Our knowledge as to physical objects depends throughout upon this possibility of general knowledge where no instance can be given. And the same applies to our knowledge of other people's minds, or of any other class of things of which no instance is known to us by acquaintance.
In chapter ten, Russell succinctly describes our capacity for a priori knowledge. He holds that our knowledge of the physical world is available only indirectly through an inference from acquainted sense-data. Our use of inference depends on the possibility that we can know something without direct experience.
The man who has no tincture of philosophy goes through life imprisoned in the prejudices derived from common sense, from the habitual beliefs of his age or his nation, and from convictions that have grown up in his mind without the co- operation of consent of his deliberate reason.
Russell theorizes that the value of philosophy appears in its very uncertainty. He criticizes any mode of thought that is closed to speculation or theory about possibility. Philosophizing allows us to see ordinary things in unfamiliar light. By exercising curiosity, we enlarge our sense of the world and our sense of wonder when we abandon the "tyranny of custom." Here, as elsewhere, Russell sounds a note that echoes the famous Socratic dictum: "The unexamined life is not worth living."

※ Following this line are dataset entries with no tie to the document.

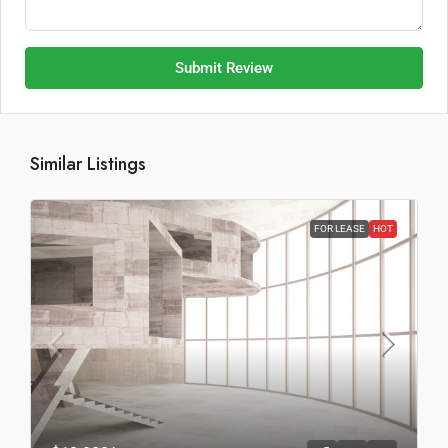
Submit Review
Similar Listings
FOR LEASE
HOT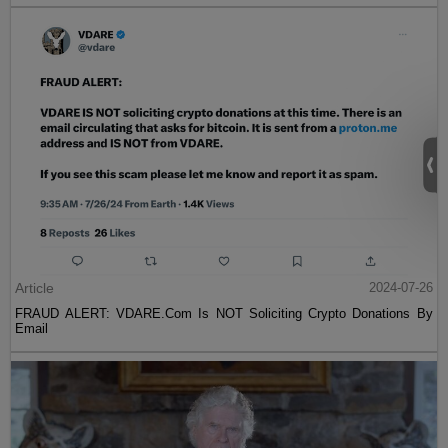
Article
2024-07-26
FRAUD ALERT: VDARE.Com Is NOT Soliciting Crypto Donations By
Email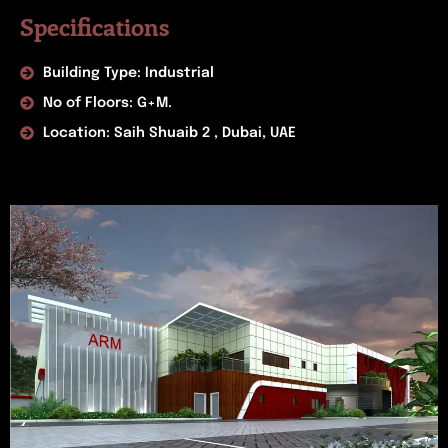
Specifications
Building Type: Industrial
No of Floors: G+M.
Location: Saih Shuaib 2 , Dubai, UAE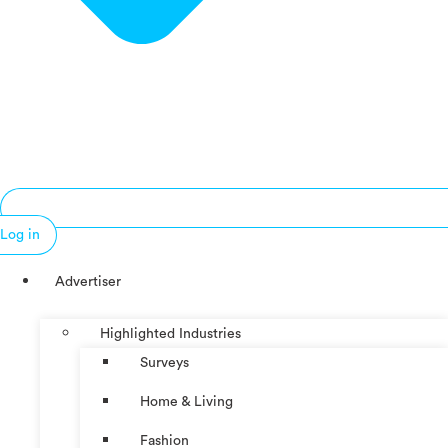
Log in
Advertiser
Highlighted Industries
Surveys
Home & Living
Fashion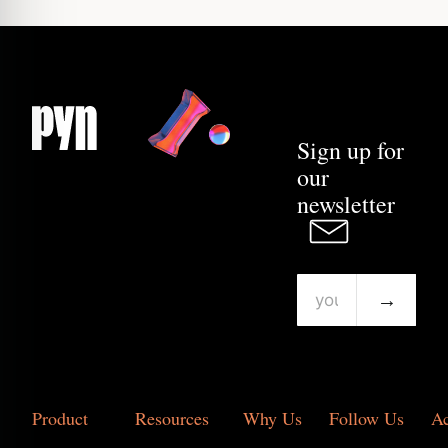
Sign up for
our
newsletter
→
Product
Resources
Why Us
Follow Us
A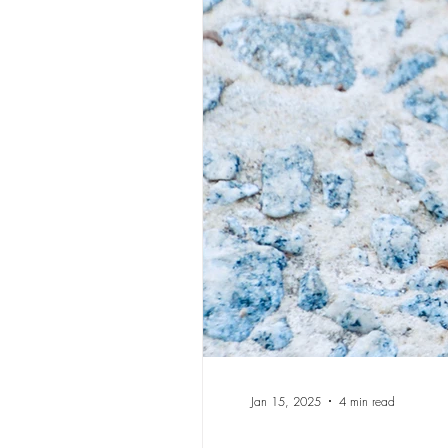
Jan 15, 2025
4 min read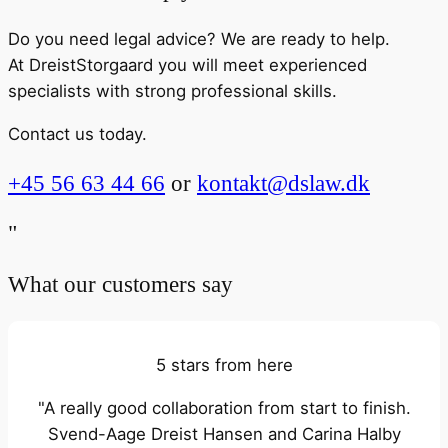
Do you need legal advice? We are ready to help.
At DreistStorgaard you will meet experienced
specialists with strong professional skills.
Contact us today.
+45 56 63 44 66
or
kontakt@dslaw.dk
"
What our customers say
5 stars from here
"A really good collaboration from start to finish.
Svend-Aage Dreist Hansen and Carina Halby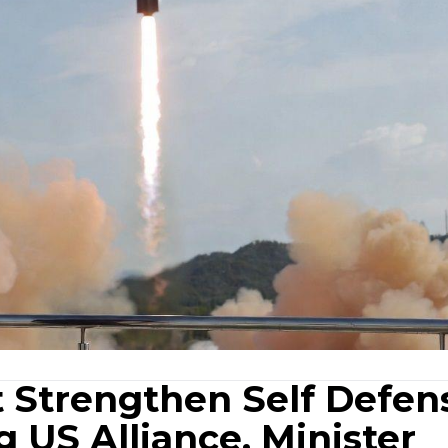
 Strengthen Self Defen
 US Alliance, Minister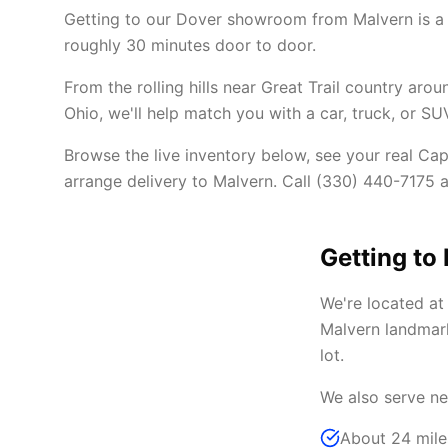
Getting to our Dover showroom from Malvern is a
roughly 30 minutes door to door.
From the rolling hills near Great Trail country ar
Ohio, we'll help match you with a car, truck, or SU
Browse the live inventory below, see your real Cap
arrange delivery to Malvern. Call (330) 440-7175 an
Getting to
We're located a
Malvern landmark
lot.
We also serve ne
About 24 mile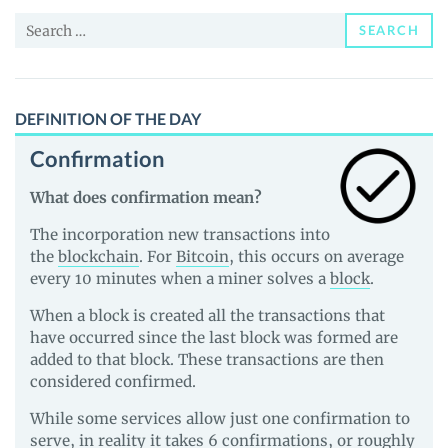
and
Search
Guides
SEARCH
for:
DEFINITION OF THE DAY
Confirmation
What does confirmation mean?
The incorporation new transactions into
the
blockchain
. For
Bitcoin
, this occurs on average
every 10 minutes when a miner solves a
block
.
When a block is created all the transactions that
have occurred since the last block was formed are
added to that block. These transactions are then
considered confirmed.
While some services allow just one confirmation to
serve, in reality it takes 6 confirmations, or roughly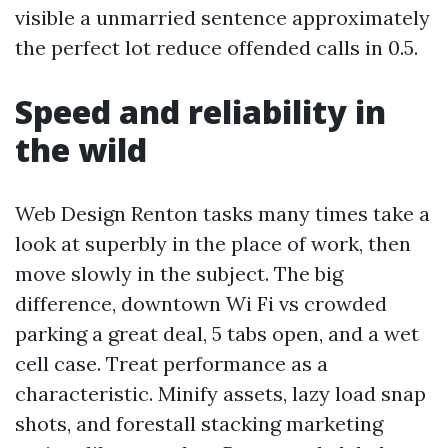
visible a unmarried sentence approximately
the perfect lot reduce offended calls in 0.5.
Speed and reliability in
the wild
Web Design Renton tasks many times take a
look at superbly in the place of work, then
move slowly in the subject. The big
difference, downtown Wi Fi vs crowded
parking a great deal, 5 tabs open, and a wet
cell case. Treat performance as a
characteristic. Minify assets, lazy load snap
shots, and forestall stacking marketing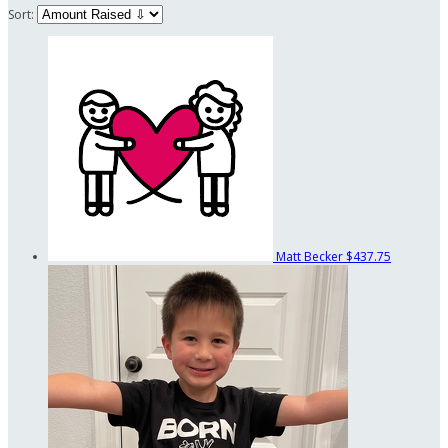
Sort:
Matt Becker
$437.75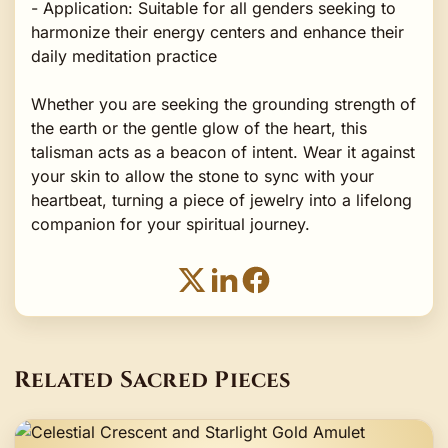
- Application: Suitable for all genders seeking to
harmonize their energy centers and enhance their
daily meditation practice
Whether you are seeking the grounding strength of
the earth or the gentle glow of the heart, this
talisman acts as a beacon of intent. Wear it against
your skin to allow the stone to sync with your
heartbeat, turning a piece of jewelry into a lifelong
companion for your spiritual journey.
Related Sacred Pieces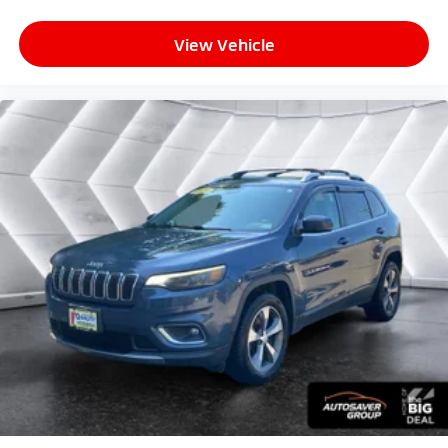
Front Side Air Bag
Rear Side Air Bag
View Vehicle
Front Head Air Bag
Rear Head Air Bag
Passenger Air Bag Sensor
Knee Air Bag
Telematics
Requires Subscription
Back-Up Camera
Lane Departure Warning
Lane Keeping Assist
Front Collision Warning
Child Safety Locks
Driver Restriction Features
Tire Pressure Monitor
Tire Pressure Monitor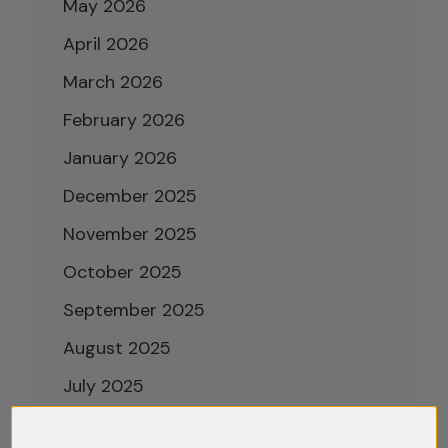
May 2026
April 2026
March 2026
February 2026
January 2026
December 2025
November 2025
October 2025
September 2025
August 2025
July 2025
June 2025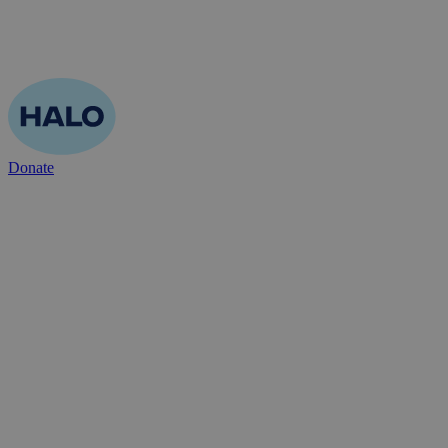
Donate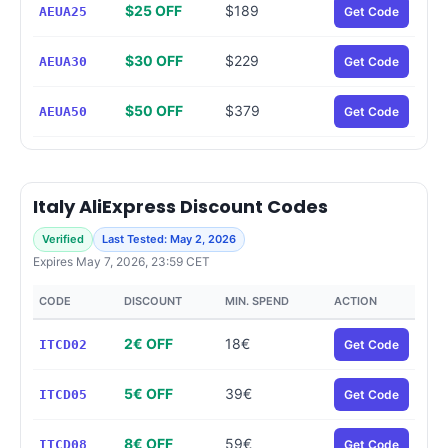
$25 OFF
$189
AEUA25
Get Code
$30 OFF
$229
AEUA30
Get Code
$50 OFF
$379
AEUA50
Get Code
Italy AliExpress Discount Codes
Verified
Last Tested: May 2, 2026
Expires May 7, 2026, 23:59 CET
CODE
DISCOUNT
MIN. SPEND
ACTION
2€ OFF
18€
ITCD02
Get Code
5€ OFF
39€
ITCD05
Get Code
8€ OFF
59€
ITCD08
Get Code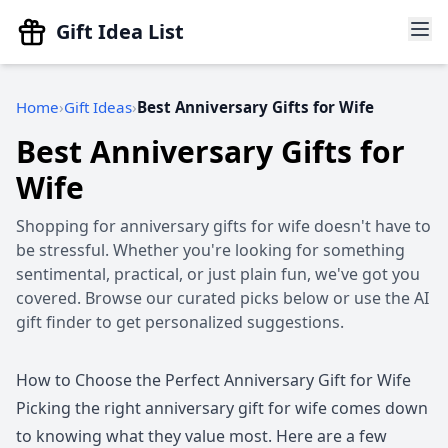
Gift Idea List
Home
Gift Ideas
Best Anniversary Gifts for Wife
Best Anniversary Gifts for
Wife
Shopping for anniversary gifts for wife doesn't have to
be stressful. Whether you're looking for something
sentimental, practical, or just plain fun, we've got you
covered. Browse our curated picks below or use the AI
gift finder to get personalized suggestions.
How to Choose the Perfect Anniversary Gift for Wife
Picking the right anniversary gift for wife comes down
to knowing what they value most. Here are a few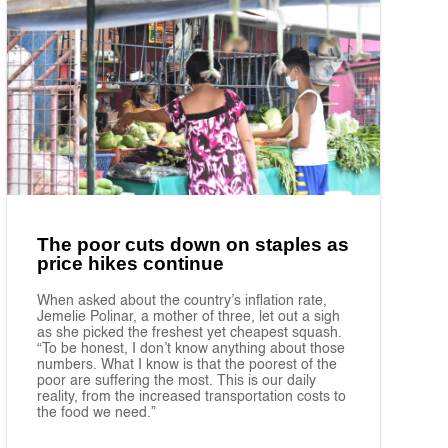
The poor cuts down on staples as
price hikes continue
When asked about the country’s inflation rate,
Jemelie Polinar, a mother of three, let out a sigh
as she picked the freshest yet cheapest squash.
“To be honest, I don’t know anything about those
numbers. What I know is that the poorest of the
poor are suffering the most. This is our daily
reality, from the increased transportation costs to
the food we need.”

We have first to distinguish knowledge of things and knowledge of truths. In each there are two kinds, one immediate and one derivative. Our immediate knowledge of things, which we called acquaintance, consists of two sorts, according as the things known are particulars or universals. Among particulars, we have acquaintance with sense-data and (probably) with ourselves. Among universals, there seems to be no principle by which we can decide which can be known by acquaintance, but it is clear that among those that can be so known are sensible qualities, relations of space and time, similarity, and certain abstract logical universals. Our derivative knowledge of things, which we call knowledge by description, always involves both acquaintance with something and knowledge of truths. Our immediate knowledge of truths may be called intuitive knowledge, and the truths so known may be called self-evident truths. Among such truths are included those which merely state what is given in sense, and also certain abstract logical and arithmetical principles, and (though with less certainty) some ethical propositions. Our derivative knowledge of truths consists of everything that we can deduce from self-evident truths by the use of self-evident principles of deduction.
In a dense technical summary, Russell outlines all of the sources of knowledge that he discusses in The Problems of Philosophy. Reading this carefully will help to orient and interconnect all of his individually treated concepts.
The free intellect will see as God might see, without a here and now, without hopes and fears, without the trammels of customary belief and traditional prejudices, calmly, dispassionately, in the sole and exclusive desire of knowledge—knowledge the free intellect will value more the abstract and universal knowledge into which the private accidents of history do not enter, than the knowledge brought by the senses (which depend on) an exclusive and personal point of view and a body whose sense-organs distort as much as they reveal.
Here again Russell discusses the value of philosophy but he also reveals his metaphysical hierarchy. Universal knowledge is privileged above knowledge of particulars. He implies that we do not have proper knowledge without a process of reason, without an intellect freed by thought. Our senses offer our only direct access to a world of "private accidents" and they distort even that knowledge.
(a) When a thing of a certain sort A has been found to be associated with a thing of a certain other sort B, and has never been found dissociated from a thing of the sort B, the greater the number of cases in which A and B have been associated, the greater is the probability that they will be associated in a fresh case in which one of them is known to be present; (b) Under the same circumstances, a sufficient number of cases of association will make the probability of a fresh association nearly a certainty, and will make it approach certainty without limit.
This is a statement of the the principle of induction. Russell formulates it in two parts. He develops this principle from observing our expectations about the future. On this principle, the greatest degree of certainty about things that are unknown is that the more often it is the case that A signifies the occurrence of B, the more probable it is that the instance will also be the case in the future.